Дверь в смотровую комнату распахнулась, и она появилась снова, словно призрак. Держа халат в руках, беззащитная и растерянная, взгляд ее блуждал. Я чувствовал ее тревогу, как свою собственную. Пространство комнаты было пустым, лишенным укрытий. Я откашлялся, чтобы разорвать напряженную тишину.
— Я просто подожду за дверью, пока ты переодеваешься.
Шагнул за порог и мягко прикрыл дверь.
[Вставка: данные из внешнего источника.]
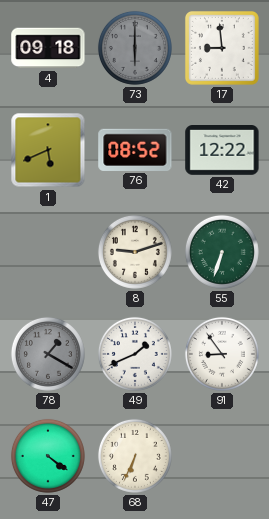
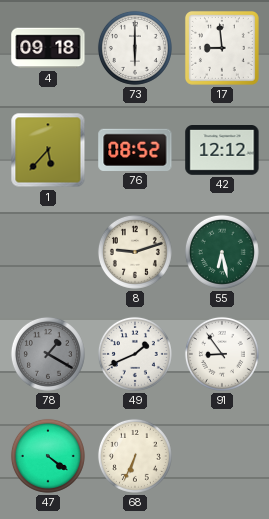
73 dial: grey -> white
1: 5:41 -> 5:37
42: 12:22 -> 12:12
55: 6:33 -> 6:28
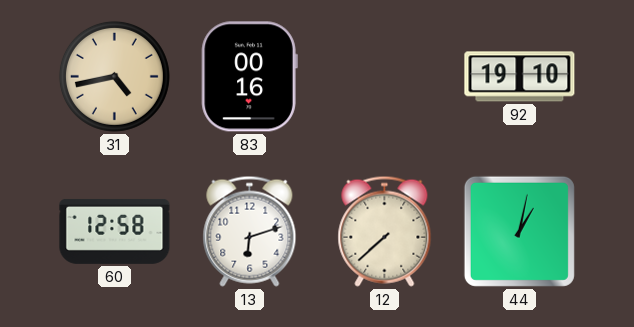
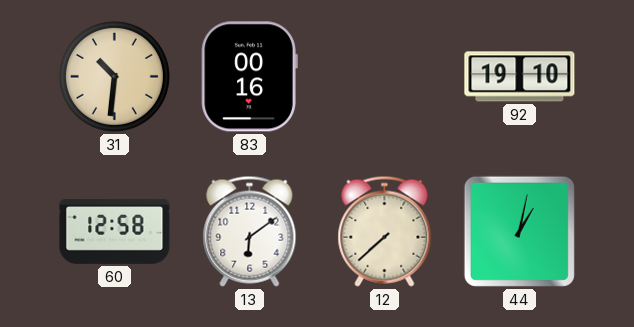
31: 4:43 -> 10:31
13: 6:12 -> 6:09
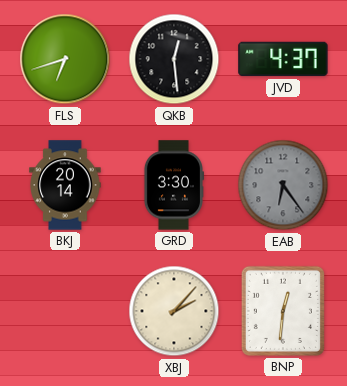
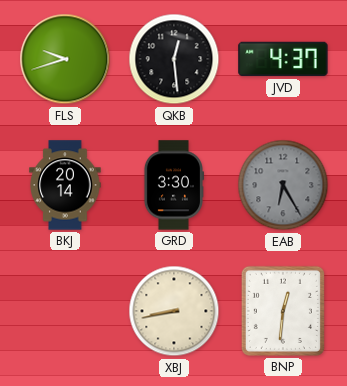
FLS: 6:42 -> 9:42
EAB: 6:24 -> 6:25
XBJ: 2:07 -> 8:43
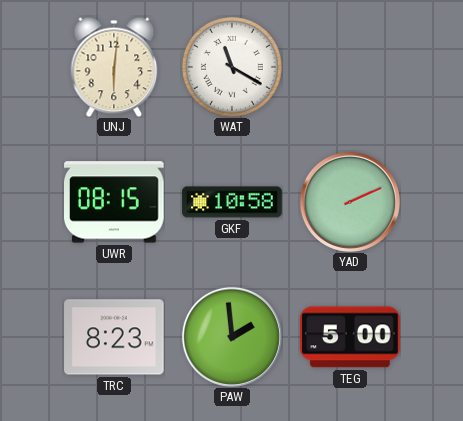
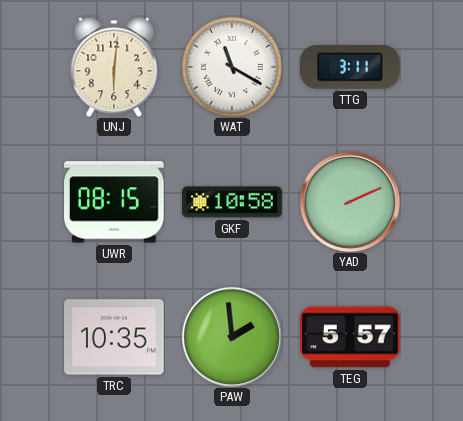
TTG: none -> 3:11
TRC: 8:23 -> 10:35
TEG: 5:00 -> 5:57
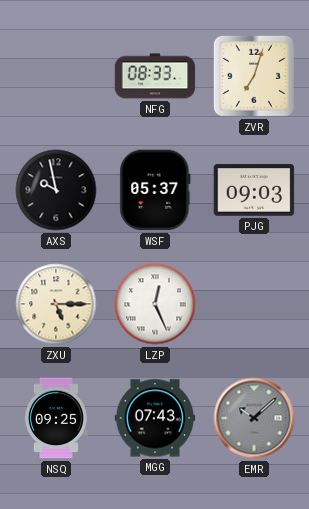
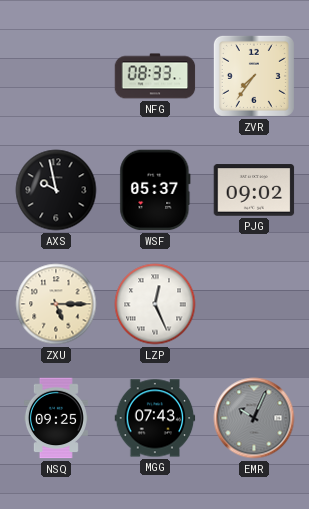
ZVR: 7:03 -> 7:36
PJG: 09:03 -> 09:02
EMR: 10:08 -> 10:04
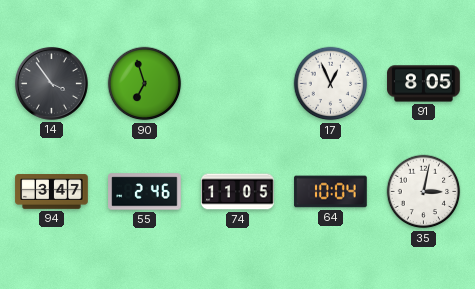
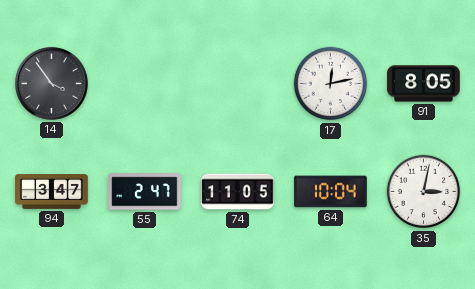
90: 6:57 -> none
17: 12:56 -> 12:13
55: 2:46 -> 2:47
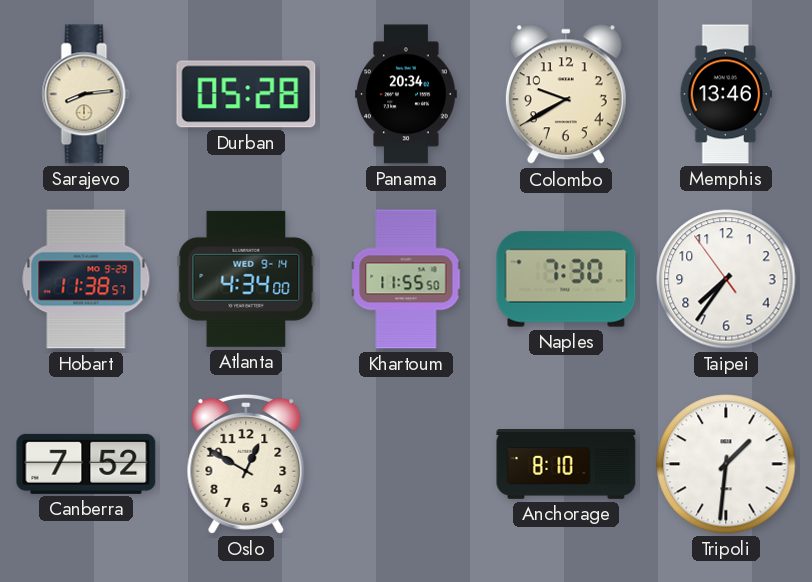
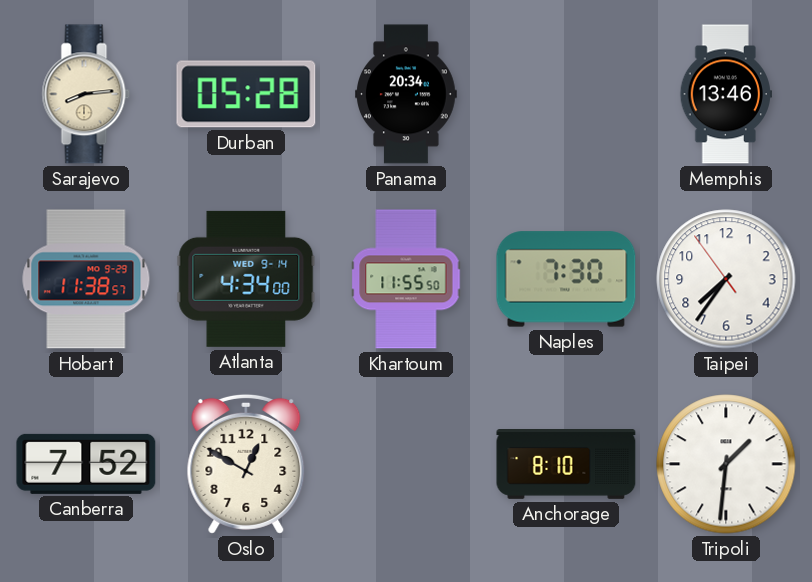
Colombo: 9:40 -> none
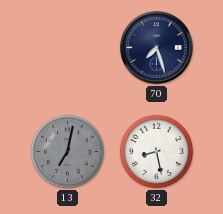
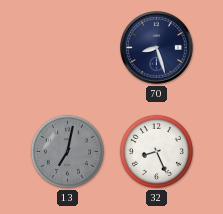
70: 7:27 -> 8:27
32: 8:28 -> 8:26
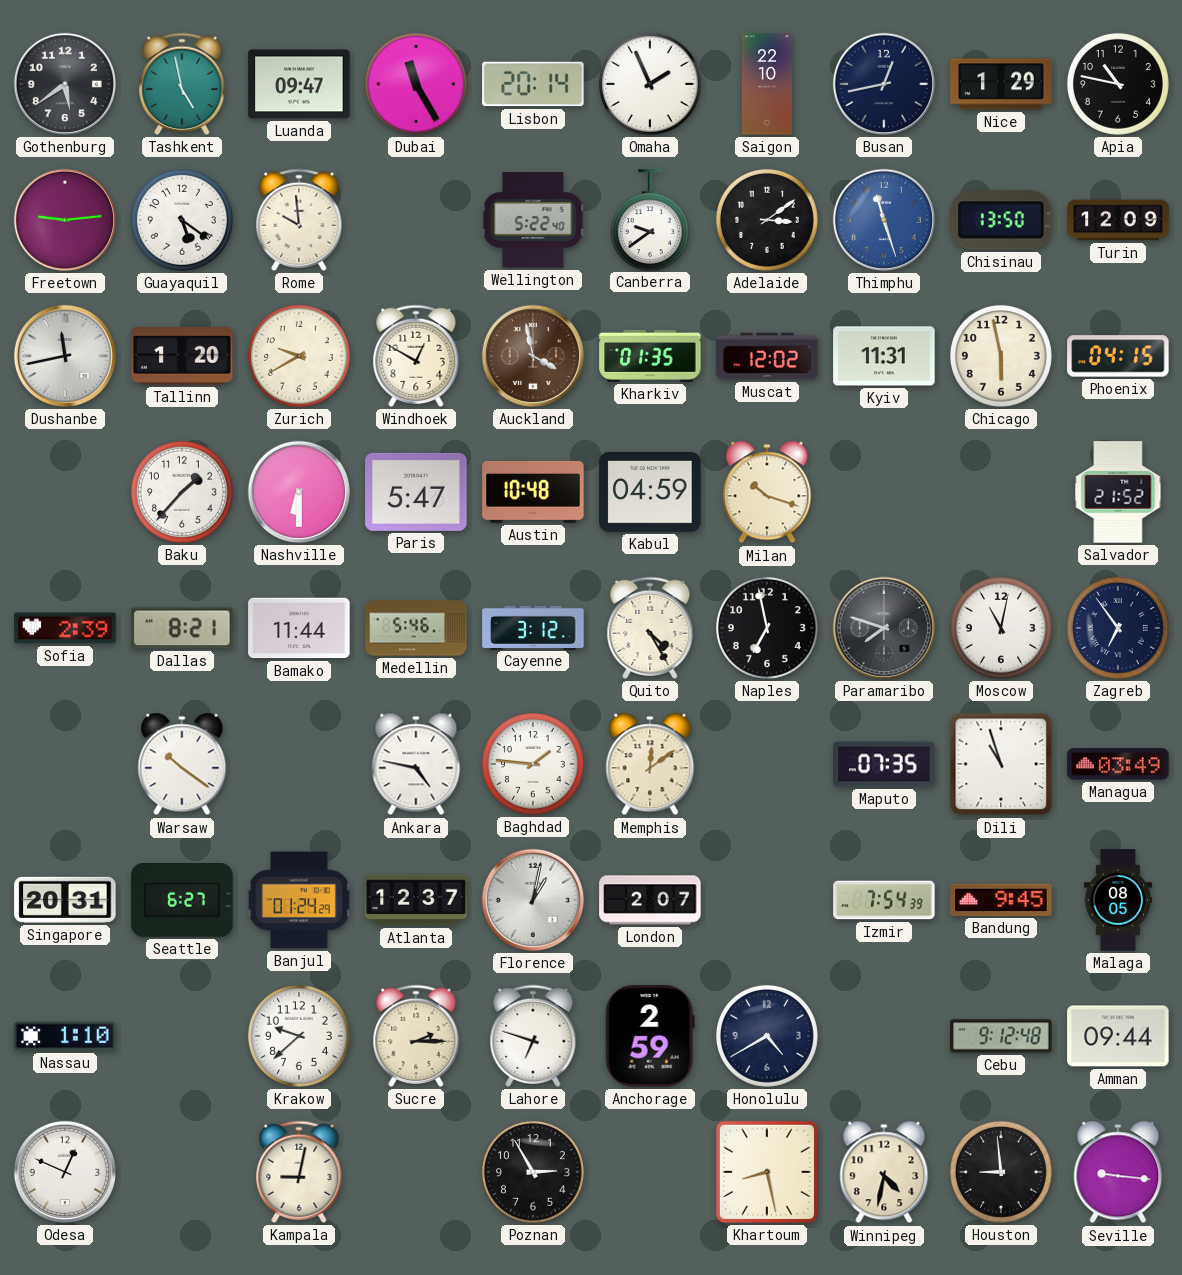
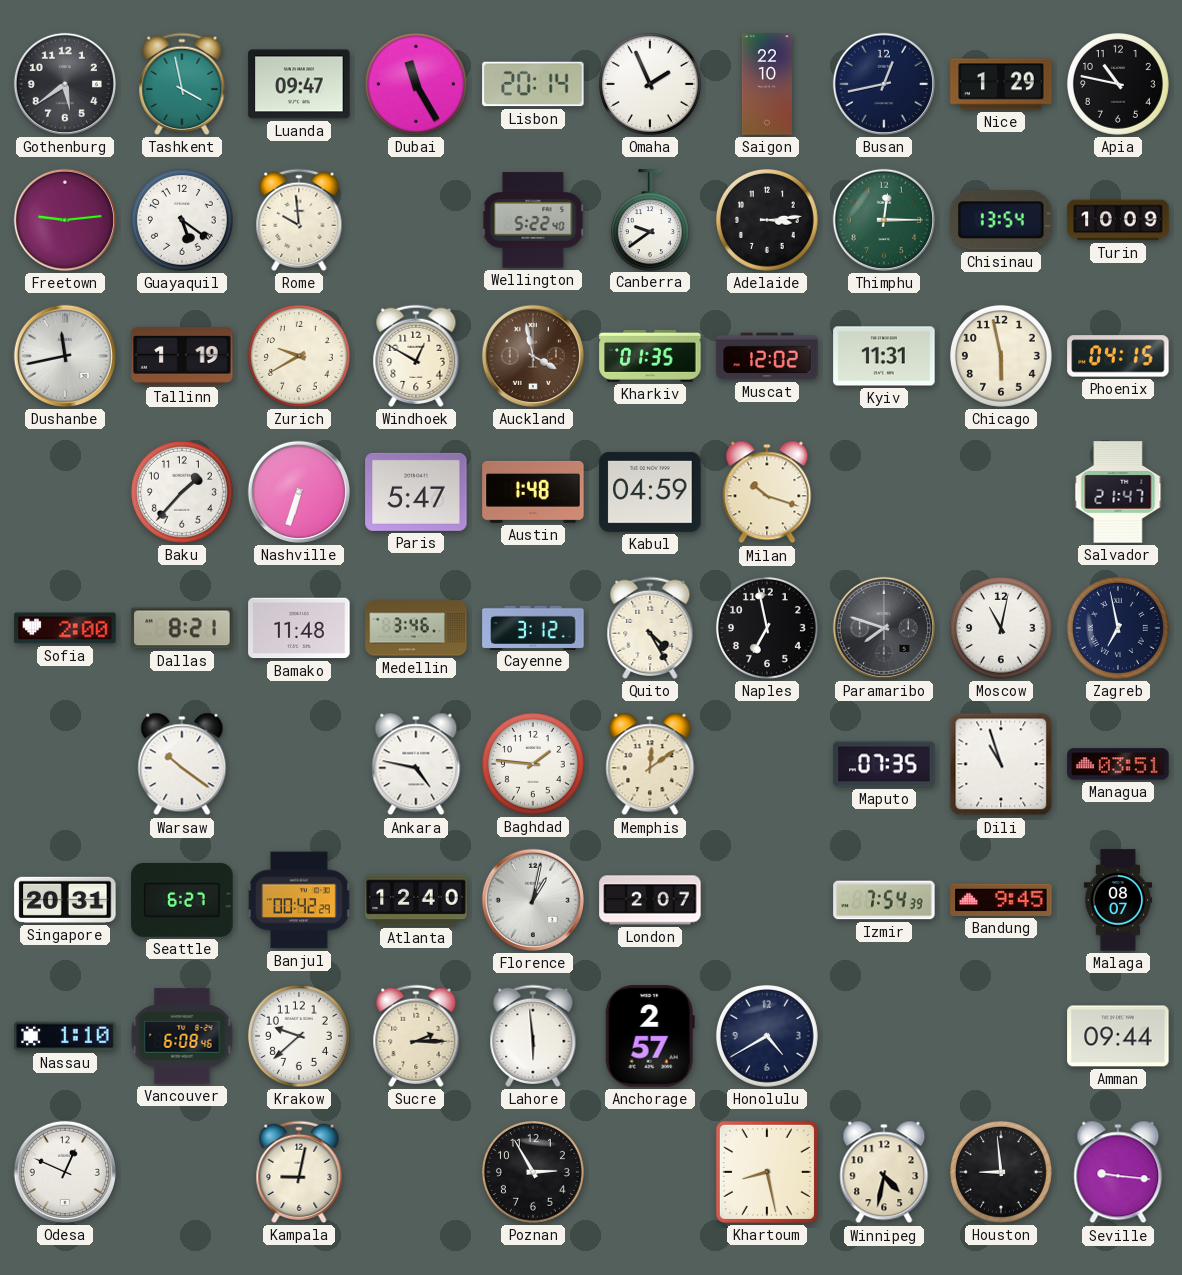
Tashkent: 4:58 -> 3:58
Adelaide: 3:09 -> 3:14
Thimphu: 11:27 -> 12:15
Thimphu dial: blue -> green
Chisinau: 13:50 -> 13:54
Turin: 12:09 -> 10:09
Tallinn: 1:20 -> 1:19
Nashville: 6:30 -> 6:33
Austin: 10:48 -> 1:48
Salvador: 21:52 -> 21:47
Sofia: 2:39 -> 2:00
Bamako: 11:44 -> 11:48
Medellin: 5:46 -> 3:46
Zagreb: 6:54 -> 6:58
Managua: 03:49 -> 03:51
Banjul: 01:24 -> 00:42
Atlanta: 12:37 -> 12:40
Malaga: 08:05 -> 08:07
Vancouver: none -> 6:08
Lahore: 6:48 -> 5:59
Anchorage: 2:59 -> 2:57
Cebu: 9:12 -> none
Медсестра, властно восседавшая за столом в дальнем конце коридора, метнула на меня взгляд, полный недомолвок, и одна ее бровь плавно взмыла вверх.
— Все в порядке, Тимур Александрович?
Я не медлил с ответом.
— Все в ажуре. Просто подскажите, где у вас здесь автомат с кофе?
Она указала направо от себя.
— Он здесь.
— Спасибо.
Я затягивал время, давая Лисенку возможность переодеться, а потом вернулся к комнате. Постучал так тихо, что едва ли не пришлось вновь стучать, прежде чем дверь со скрипом приоткрылась, словно неохотно впуская меня внутрь.
Она стояла, одной рукой сжимая халат сзади. У нее был такой вид, будто она сейчас расплачется.
— Что случилось?
— На халате нет одной завязки, — глаза ее были огромными.
— Ну и хрен с ней.
— Тут такое дело, нижнего белья наряд не предусматривает.
— Понятно. Повернись. Может, я смогу это исправить.
Она послушно руки опустила, повернулась ко мне спиной, и я изо всех сил старался не смотреть на длинную гладь обнаженной кожи, ведущей к красиво изогнутым ягодицам. Это было не просто. Так как я не был готов видеть Олесю та… кой…
— Они порвались только с одной стороны. Давай одну обвяжем по кругу… — подушечки пальцев очертили контур шейного позвонка. Скользнули ниже.
Ее кожа ожила мурашками, словно каждый нерв был электрическим проводом. Она повернулась, неожиданно, как будто чувствовала мой взгляд, прожигающий пространство между нами.
Мы оба очнулись, когда пришла медсестра. Через две минуты я уже наблюдал за тем, как она застегнула резиновый ремешок на руке Олеси, я отвернулся поморщившись, когда она достала шприц. Боже, я ненавидел иголки.